##### EXCERPTED DATA

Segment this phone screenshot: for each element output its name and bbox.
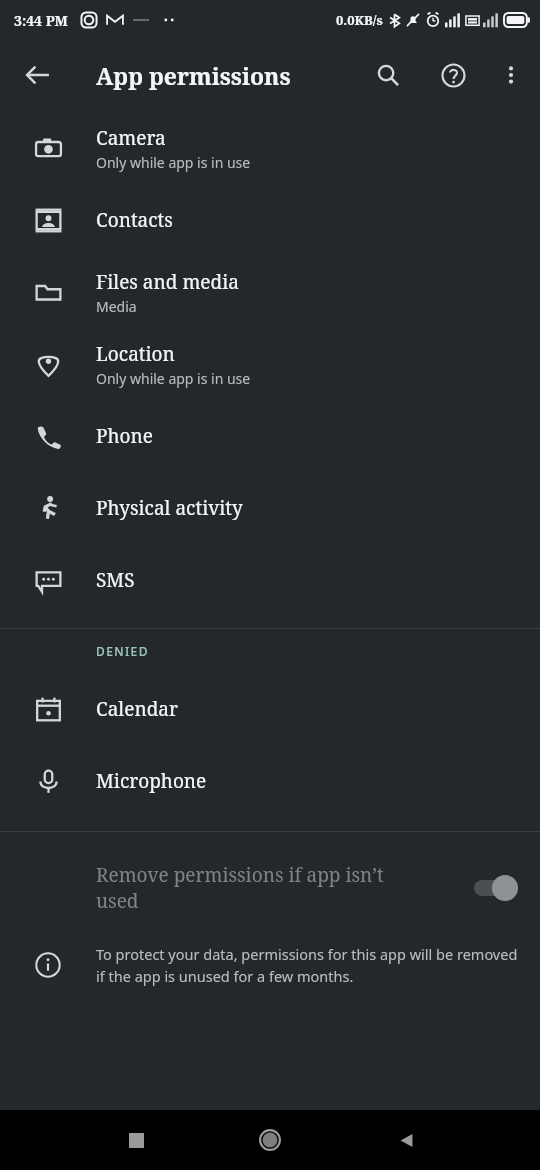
staticText: 0.0KB/s (336, 11, 383, 29)
staticText: 3:44 PM (14, 11, 68, 30)
button[interactable]: Calendar (0, 673, 540, 745)
button[interactable]: Contacts (0, 184, 540, 256)
staticText: Remove permissions if app isn’t used (96, 862, 396, 914)
button[interactable]: Phone (0, 400, 540, 472)
button[interactable]: Camera (0, 112, 540, 184)
button[interactable]: Search (362, 49, 414, 101)
button[interactable]: Remove permissions if app isn’t used (0, 832, 540, 944)
button[interactable]: Microphone (0, 745, 540, 817)
staticText: Calendar (96, 696, 178, 722)
staticText: App permissions (96, 60, 291, 91)
button[interactable]: SMS (0, 544, 540, 616)
button[interactable]: Home (242, 1112, 298, 1168)
staticText: Phone (96, 423, 153, 449)
staticText: Microphone (96, 768, 207, 794)
button[interactable]: Physical activity (0, 472, 540, 544)
button[interactable]: Back (380, 1114, 432, 1166)
staticText: Files and media (96, 269, 239, 295)
staticText: Only while app is in use (96, 369, 251, 388)
staticText: Media (96, 297, 137, 316)
staticText: Contacts (96, 207, 173, 233)
staticText: Physical activity (96, 495, 243, 521)
button[interactable]: Location (0, 328, 540, 400)
button[interactable]: Help (427, 49, 479, 101)
staticText: Location (96, 341, 175, 367)
staticText: Only while app is in use (96, 153, 251, 172)
staticText: SMS (96, 567, 135, 593)
button[interactable]: More options (486, 50, 536, 100)
button[interactable]: Recent apps (110, 1114, 162, 1166)
staticText: DENIED (96, 643, 149, 659)
button[interactable]: Files and media (0, 256, 540, 328)
staticText: Camera (96, 125, 166, 151)
button[interactable]: Back (12, 49, 64, 101)
staticText: To protect your data, permissions for th… (96, 944, 526, 986)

##########

*EXERCISE OBJECTIVE:* Please repeat the records above exactly, leaving every picture out.

*EXERCISE ANSWER:*
Segment this phone screenshot: for each element output its name and bbox.
staticText: 0.0KB/s (336, 11, 383, 29)
staticText: 3:44 PM (14, 11, 68, 30)
button[interactable]: Calendar (0, 673, 540, 745)
button[interactable]: Contacts (0, 184, 540, 256)
staticText: Remove permissions if app isn’t used (96, 862, 396, 914)
button[interactable]: Phone (0, 400, 540, 472)
button[interactable]: Camera (0, 112, 540, 184)
button[interactable]: Search (362, 49, 414, 101)
button[interactable]: Remove permissions if app isn’t used (0, 832, 540, 944)
button[interactable]: Microphone (0, 745, 540, 817)
staticText: Calendar (96, 696, 178, 722)
staticText: App permissions (96, 60, 291, 91)
button[interactable]: SMS (0, 544, 540, 616)
button[interactable]: Home (242, 1112, 298, 1168)
staticText: Phone (96, 423, 153, 449)
staticText: Microphone (96, 768, 207, 794)
button[interactable]: Physical activity (0, 472, 540, 544)
button[interactable]: Back (380, 1114, 432, 1166)
staticText: Files and media (96, 269, 239, 295)
staticText: Only while app is in use (96, 369, 251, 388)
staticText: Media (96, 297, 137, 316)
staticText: Contacts (96, 207, 173, 233)
staticText: Physical activity (96, 495, 243, 521)
button[interactable]: Location (0, 328, 540, 400)
button[interactable]: Help (427, 49, 479, 101)
staticText: Location (96, 341, 175, 367)
staticText: Only while app is in use (96, 153, 251, 172)
staticText: SMS (96, 567, 135, 593)
button[interactable]: More options (486, 50, 536, 100)
button[interactable]: Recent apps (110, 1114, 162, 1166)
staticText: DENIED (96, 643, 149, 659)
button[interactable]: Files and media (0, 256, 540, 328)
staticText: Camera (96, 125, 166, 151)
button[interactable]: Back (12, 49, 64, 101)
staticText: To protect your data, permissions for th… (96, 944, 526, 986)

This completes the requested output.